Pastor's Pen

Sabbath Economics and COVID-19

Posted on: May 5, 2020

Occasionally, (well, more than occasionally, actually) I come across other people’s words that express important things better than I can. This is one of those instances. The author is Susan Taylor, vice-president of the Faith and Money Network Board of Directors. The Faith and Money Network is a ministry of Church of the Savior in Washington, DC. Its purpose is to “equip people to build honest, just, community-centered relationships with money.”

“Fear not!” the angels are recorded as saying throughout Scripture. “Fear not!” is easier said than done during a pandemic, in my opinion. To ease the fear, I find myself looking for comforts of the soul.

Three things that comfort my spirit during the pandemic of 2020.

The Sabbath economy is at work everywhere.
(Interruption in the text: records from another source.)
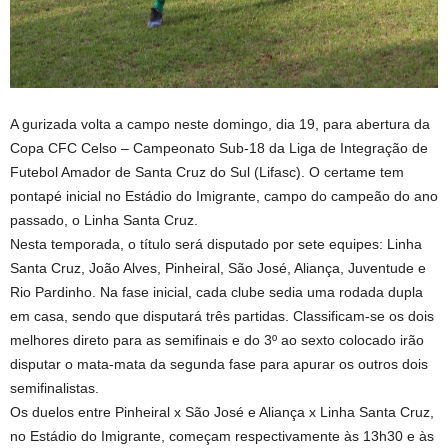
A gurizada volta a campo neste domingo, dia 19, para abertura da
Copa CFC Celso – Campeonato Sub-18 da Liga de Integração de
Futebol Amador de Santa Cruz do Sul (Lifasc). O certame tem
pontapé inicial no Estádio do Imigrante, campo do campeão do ano
passado, o Linha Santa Cruz.
Nesta temporada, o título será disputado por sete equipes: Linha
Santa Cruz, João Alves, Pinheiral, São José, Aliança, Juventude e
Rio Pardinho. Na fase inicial, cada clube sedia uma rodada dupla
em casa, sendo que disputará três partidas. Classificam-se os dois
melhores direto para as semifinais e do 3º ao sexto colocado irão
disputar o mata-mata da segunda fase para apurar os outros dois
semifinalistas.
Os duelos entre Pinheiral x São José e Aliança x Linha Santa Cruz,
no Estádio do Imigrante, começam respectivamente às 13h30 e às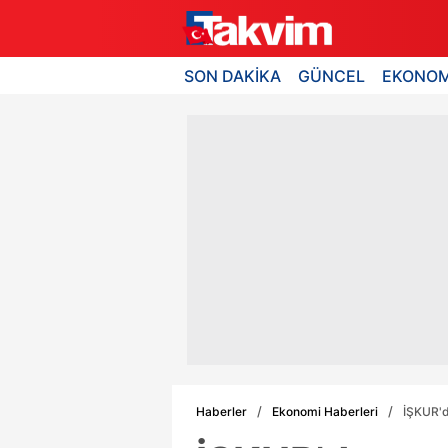
SON DAKİKA
GÜNCEL
EKONOM
Haberler
Ekonomi Haberleri
İŞKUR'd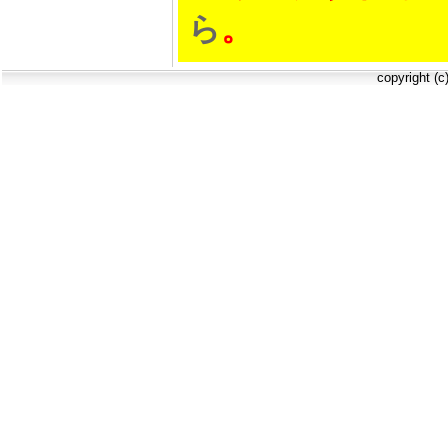
ら
。
copyright (c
People are picking up groceries for their neighbors, creating sidewalk art, and putting bears in windows for neighborhood kids to find on their family walks. If you share a need on neighborhood social media, people respond by sharing from their stash of disinfecting wipes or lending a tool or other supply to help people be able to stay at home.

People are creating ways to support local businesses, while businesses create ways to safely continue to serve their customers. Artists worldwide share their music and theater online. People are literally risking their lives to deliver milk and toilet paper to our neighborhood stores.

Medical professionals show up day after day, facing down their fears to take care of others. Most people are sacrificing to stay home to keep each other healthy.

In “normal” times, our ways of daily living are too often antithetical to the vision of God’s economy, but when a crisis arises, we look for ways to make sure everyone has what they need. We know how to do this Sabbath Economics thing!

Sabbath for our planet

Our planet gets a sabbath, a rest from human production and consumption and travel and extraction.

I delight in pictures from cities around the world—cities I will never see in person—restored to health and beauty because human pollution is on hold. Wild animals are exploring suburbs because human activity has almost stopped, leaving space for them in space that was once theirs to roam. I take great comfort in how quickly our earth can heal herself.

We are not in this alone

Even in the isolation of our households in lock-down, we know that across the globe, people share this vulnerability—physical separation and grief forced on us by the pandemic. We are videoconferencing and texting and throwing kisses from car windows as we drive by the houses of our loved ones we cannot see in person right now.

When the physical distancing restrictions began and I felt my fear start to ramp up, I thought about my precious church community and remembered that I am not alone. If I need something, people will help me, as I will help them. Friends, families, and congregations worldwide are imagining new ways to reach out to each other. Community, community, community.

These comforts may not help me tomorrow, as my fears seem to shift day by day. They may not feel like comforts to you at all; our comforts are as personal as our fears. But in the naming of them, I have found some comfort, some reminders of what matters most to me. “Fear not!” say the angels. I respond, “I’m working on it.”